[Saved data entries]
------------
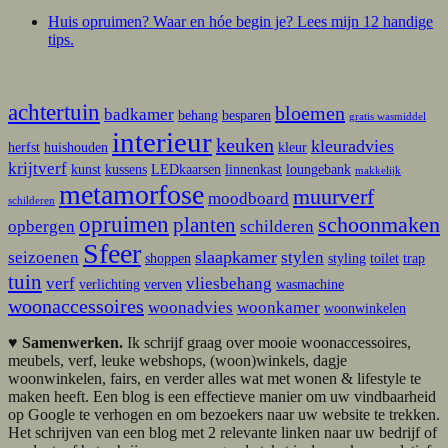
Huis opruimen? Waar en hóe begin je? Lees mijn 12 handige
tips.
achtertuin
bloemen
badkamer
behang
besparen
gratis wasmiddel
interieur
keuken
kleuradvies
herfst
huishouden
kleur
krijtverf
kunst
kussens
LEDkaarsen
linnenkast
loungebank
makkelijk
metamorfose
muurverf
moodboard
schilderen
opruimen
schoonmaken
planten
opbergen
schilderen
Sfeer
slaapkamer
seizoenen
stylen
shoppen
styling
toilet
trap
tuin
verf
vliesbehang
verlichting
verven
wasmachine
woonaccessoires
woonadvies
woonkamer
woonwinkelen
♥
Samenwerken.
Ik schrijf graag over mooie woonaccessoires,
meubels, verf, leuke webshops, (woon)winkels, dagje
woonwinkelen, fairs, en verder alles wat met wonen & lifestyle te
maken heeft. Een blog is een effectieve manier om uw vindbaarheid
op Google te verhogen en om bezoekers naar uw website te trekken.
Het schrijven van een blog met 2 relevante linken naar uw bedrijf of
------------
* [Task instructions]: Every record above should come back exactly, but without its pictures.

* [Task answer]:
Huis opruimen? Waar en hóe begin je? Lees mijn 12 handige
tips.
achtertuin
bloemen
badkamer
behang
besparen
gratis wasmiddel
interieur
keuken
kleuradvies
herfst
huishouden
kleur
krijtverf
kunst
kussens
LEDkaarsen
linnenkast
loungebank
makkelijk
metamorfose
muurverf
moodboard
schilderen
opruimen
schoonmaken
planten
opbergen
schilderen
Sfeer
slaapkamer
seizoenen
stylen
shoppen
styling
toilet
trap
tuin
verf
vliesbehang
verlichting
verven
wasmachine
woonaccessoires
woonadvies
woonkamer
woonwinkelen
♥
Samenwerken.
Ik schrijf graag over mooie woonaccessoires,
meubels, verf, leuke webshops, (woon)winkels, dagje
woonwinkelen, fairs, en verder alles wat met wonen & lifestyle te
maken heeft. Een blog is een effectieve manier om uw vindbaarheid
op Google te verhogen en om bezoekers naar uw website te trekken.
Het schrijven van een blog met 2 relevante linken naar uw bedrijf of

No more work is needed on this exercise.